(Collection entries)

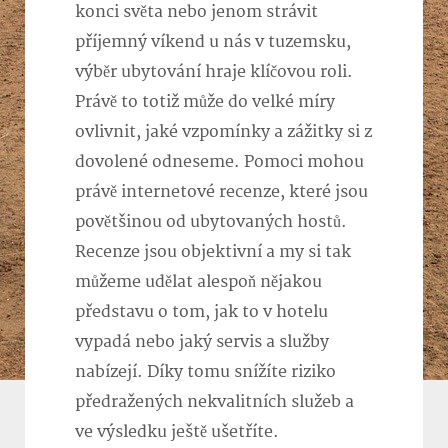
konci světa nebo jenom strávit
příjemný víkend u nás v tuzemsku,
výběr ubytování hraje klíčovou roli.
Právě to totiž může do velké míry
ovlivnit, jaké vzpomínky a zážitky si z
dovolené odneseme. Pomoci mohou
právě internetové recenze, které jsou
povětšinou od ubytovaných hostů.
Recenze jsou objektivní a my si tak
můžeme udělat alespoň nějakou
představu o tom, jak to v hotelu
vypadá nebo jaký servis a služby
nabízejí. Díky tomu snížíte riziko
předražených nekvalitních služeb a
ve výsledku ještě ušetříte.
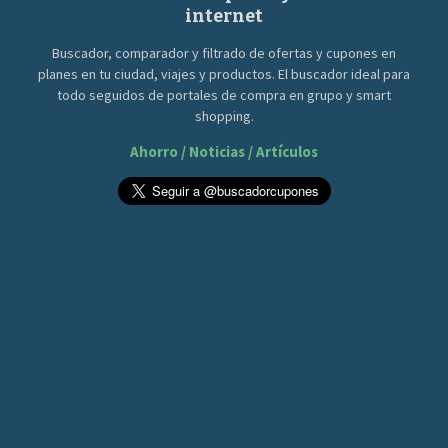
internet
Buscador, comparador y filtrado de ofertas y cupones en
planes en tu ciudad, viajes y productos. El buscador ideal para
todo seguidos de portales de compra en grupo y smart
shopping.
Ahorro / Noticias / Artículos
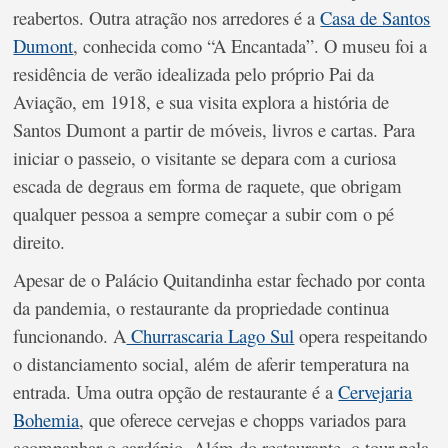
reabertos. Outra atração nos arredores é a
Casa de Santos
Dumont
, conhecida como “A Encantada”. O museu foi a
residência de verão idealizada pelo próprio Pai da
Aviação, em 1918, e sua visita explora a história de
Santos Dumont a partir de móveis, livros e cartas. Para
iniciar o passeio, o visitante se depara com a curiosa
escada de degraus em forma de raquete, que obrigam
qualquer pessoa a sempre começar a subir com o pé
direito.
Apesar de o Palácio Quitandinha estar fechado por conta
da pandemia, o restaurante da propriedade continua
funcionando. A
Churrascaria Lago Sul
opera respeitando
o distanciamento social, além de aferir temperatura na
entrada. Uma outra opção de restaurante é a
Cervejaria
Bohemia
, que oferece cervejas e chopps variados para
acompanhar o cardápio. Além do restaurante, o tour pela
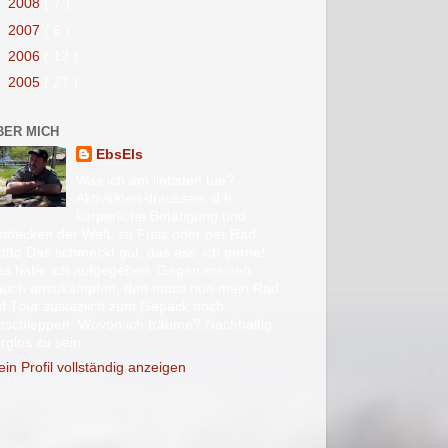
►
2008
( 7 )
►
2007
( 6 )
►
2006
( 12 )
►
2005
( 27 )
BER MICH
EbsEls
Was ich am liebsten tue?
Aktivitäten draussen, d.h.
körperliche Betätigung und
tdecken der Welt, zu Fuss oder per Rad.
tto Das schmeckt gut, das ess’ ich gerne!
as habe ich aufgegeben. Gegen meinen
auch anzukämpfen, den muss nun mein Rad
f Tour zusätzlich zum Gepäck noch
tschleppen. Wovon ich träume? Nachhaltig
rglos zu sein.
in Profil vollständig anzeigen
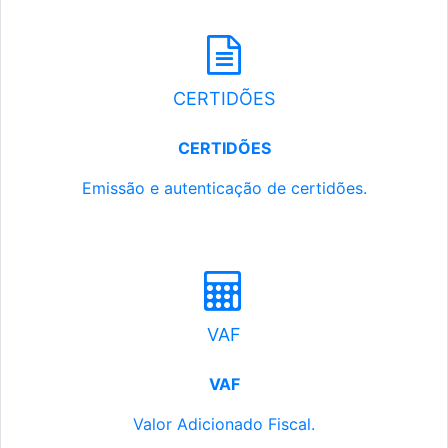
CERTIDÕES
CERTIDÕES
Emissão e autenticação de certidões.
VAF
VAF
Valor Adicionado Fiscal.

--

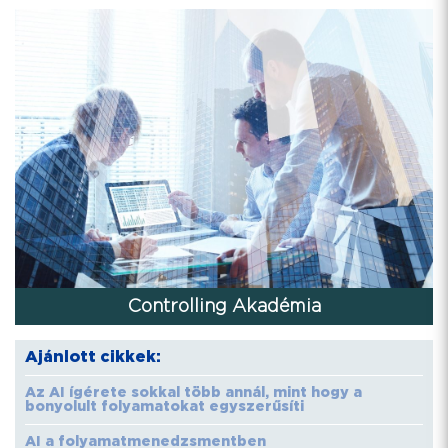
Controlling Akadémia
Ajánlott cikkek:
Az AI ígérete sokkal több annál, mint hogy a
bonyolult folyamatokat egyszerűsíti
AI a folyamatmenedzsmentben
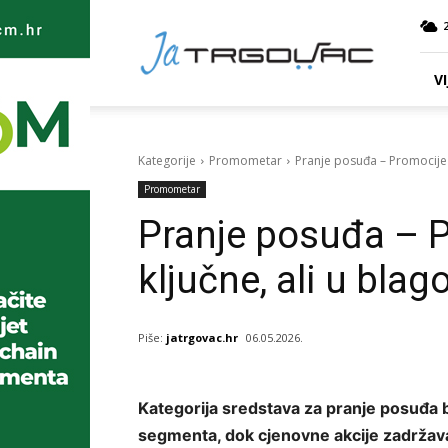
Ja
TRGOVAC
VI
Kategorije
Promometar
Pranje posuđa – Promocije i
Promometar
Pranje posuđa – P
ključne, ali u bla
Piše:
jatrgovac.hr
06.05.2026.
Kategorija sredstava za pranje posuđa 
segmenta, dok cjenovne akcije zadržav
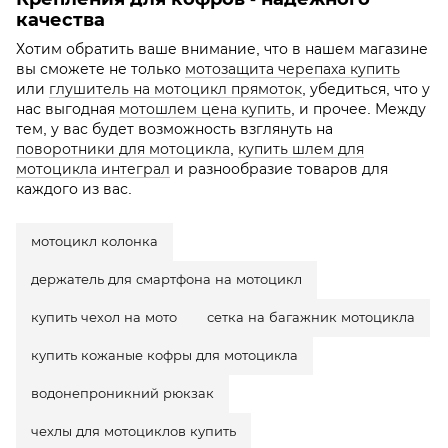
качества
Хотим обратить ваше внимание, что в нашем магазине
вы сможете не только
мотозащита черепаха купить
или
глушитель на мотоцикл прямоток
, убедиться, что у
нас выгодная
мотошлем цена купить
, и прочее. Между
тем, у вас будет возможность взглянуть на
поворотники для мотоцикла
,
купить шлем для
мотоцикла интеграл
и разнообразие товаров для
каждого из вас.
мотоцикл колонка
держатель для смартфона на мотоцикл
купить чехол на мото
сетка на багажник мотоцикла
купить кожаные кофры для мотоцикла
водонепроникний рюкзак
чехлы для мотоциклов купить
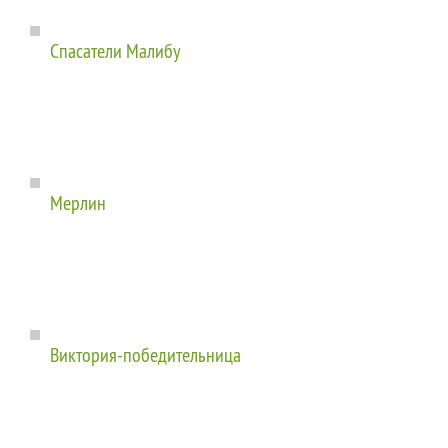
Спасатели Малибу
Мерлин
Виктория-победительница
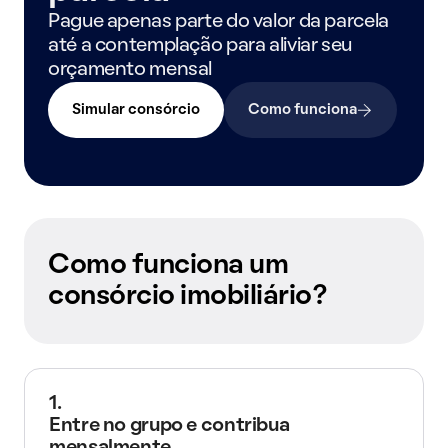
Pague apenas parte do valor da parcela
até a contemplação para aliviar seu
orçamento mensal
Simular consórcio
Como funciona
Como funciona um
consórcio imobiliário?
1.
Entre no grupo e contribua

** Requirement **
Output exactly the lines above, beginning at the one with "убедиться, что у" and stopping after the one with "Entre no grupo e contribua". Pictures are to be omitted.

** Worked solution **
, убедиться, что у
нас выгодная
мотошлем цена купить
, и прочее. Между
тем, у вас будет возможность взглянуть на
поворотники для мотоцикла
,
купить шлем для
мотоцикла интеграл
и разнообразие товаров для
каждого из вас.
мотоцикл колонка
держатель для смартфона на мотоцикл
купить чехол на мото
сетка на багажник мотоцикла
купить кожаные кофры для мотоцикла
водонепроникний рюкзак
чехлы для мотоциклов купить
Спасатели Малибу
Мерлин
Виктория-победительница
Pague apenas parte do valor da parcela
até a contemplação para aliviar seu
orçamento mensal
Simular consórcio
Como funciona
Como funciona um
consórcio imobiliário?
1.
Entre no grupo e contribua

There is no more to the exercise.